• _Your objective_: Of the records that follow, copy only the lines from the line containing "Do. 14.00 - 15.30 Uhr" to the line containing "#KLIENT PRZEWRÓCIŁ SIĘ W SKLEPIE", both included, exactly as written.

• _Records drawn from a dataset_:
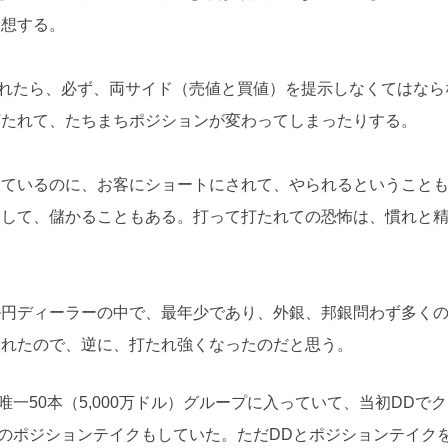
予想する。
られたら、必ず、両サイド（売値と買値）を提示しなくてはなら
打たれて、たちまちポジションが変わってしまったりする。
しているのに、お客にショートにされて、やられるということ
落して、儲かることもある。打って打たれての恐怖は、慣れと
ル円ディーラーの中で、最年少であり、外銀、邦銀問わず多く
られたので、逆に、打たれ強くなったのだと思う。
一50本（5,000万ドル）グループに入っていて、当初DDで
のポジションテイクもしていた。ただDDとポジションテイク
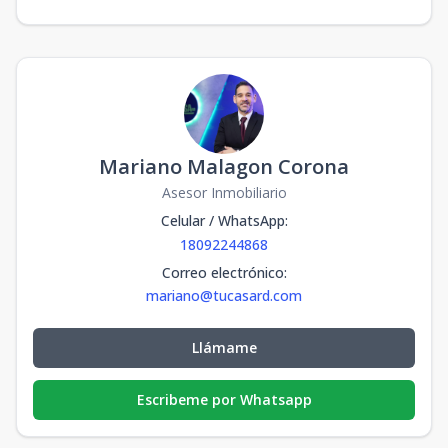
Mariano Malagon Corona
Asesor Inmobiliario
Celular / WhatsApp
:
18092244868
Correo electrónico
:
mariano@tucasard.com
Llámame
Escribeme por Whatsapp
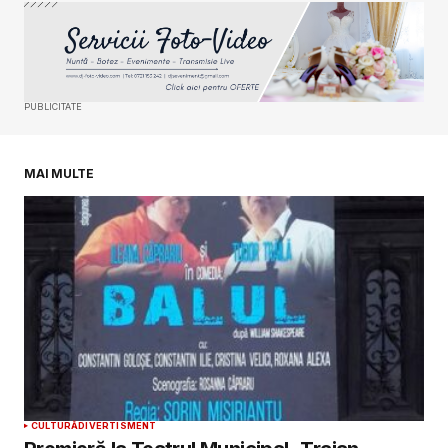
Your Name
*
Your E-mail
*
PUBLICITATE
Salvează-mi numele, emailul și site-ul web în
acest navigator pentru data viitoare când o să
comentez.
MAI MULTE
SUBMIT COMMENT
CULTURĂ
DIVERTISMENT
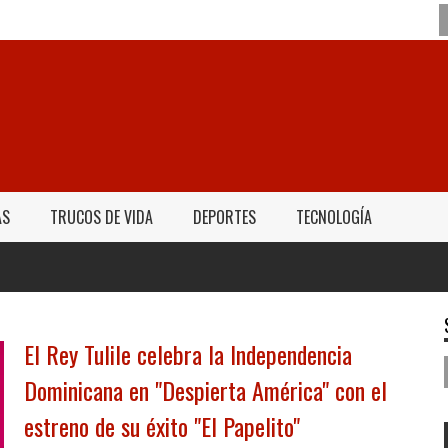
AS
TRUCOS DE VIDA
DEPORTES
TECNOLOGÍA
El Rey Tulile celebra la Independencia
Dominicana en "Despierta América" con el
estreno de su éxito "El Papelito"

* * *

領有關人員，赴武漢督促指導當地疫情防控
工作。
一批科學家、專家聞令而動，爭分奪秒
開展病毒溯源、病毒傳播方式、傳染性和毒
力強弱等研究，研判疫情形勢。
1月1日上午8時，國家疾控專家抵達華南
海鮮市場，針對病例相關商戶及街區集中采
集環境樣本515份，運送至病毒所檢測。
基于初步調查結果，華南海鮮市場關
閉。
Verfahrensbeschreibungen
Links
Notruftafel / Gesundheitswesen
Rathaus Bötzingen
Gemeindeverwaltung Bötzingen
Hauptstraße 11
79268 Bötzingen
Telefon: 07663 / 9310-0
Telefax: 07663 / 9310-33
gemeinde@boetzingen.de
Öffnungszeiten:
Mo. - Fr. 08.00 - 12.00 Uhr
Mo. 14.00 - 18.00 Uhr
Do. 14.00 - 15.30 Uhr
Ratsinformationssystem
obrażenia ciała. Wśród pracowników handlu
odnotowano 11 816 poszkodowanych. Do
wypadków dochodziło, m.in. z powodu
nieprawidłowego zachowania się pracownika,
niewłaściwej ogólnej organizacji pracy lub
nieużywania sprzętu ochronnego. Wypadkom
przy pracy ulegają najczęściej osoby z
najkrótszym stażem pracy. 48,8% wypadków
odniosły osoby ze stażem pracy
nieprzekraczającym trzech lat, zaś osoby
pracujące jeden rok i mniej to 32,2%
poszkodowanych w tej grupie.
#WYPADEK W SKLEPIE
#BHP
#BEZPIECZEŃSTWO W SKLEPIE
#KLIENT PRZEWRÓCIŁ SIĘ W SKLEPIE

• _Result for this exercise_:
Do. 14.00 - 15.30 Uhr
Ratsinformationssystem
obrażenia ciała. Wśród pracowników handlu
odnotowano 11 816 poszkodowanych. Do
wypadków dochodziło, m.in. z powodu
nieprawidłowego zachowania się pracownika,
niewłaściwej ogólnej organizacji pracy lub
nieużywania sprzętu ochronnego. Wypadkom
przy pracy ulegają najczęściej osoby z
najkrótszym stażem pracy. 48,8% wypadków
odniosły osoby ze stażem pracy
nieprzekraczającym trzech lat, zaś osoby
pracujące jeden rok i mniej to 32,2%
poszkodowanych w tej grupie.
#WYPADEK W SKLEPIE
#BHP
#BEZPIECZEŃSTWO W SKLEPIE
#KLIENT PRZEWRÓCIŁ SIĘ W SKLEPIE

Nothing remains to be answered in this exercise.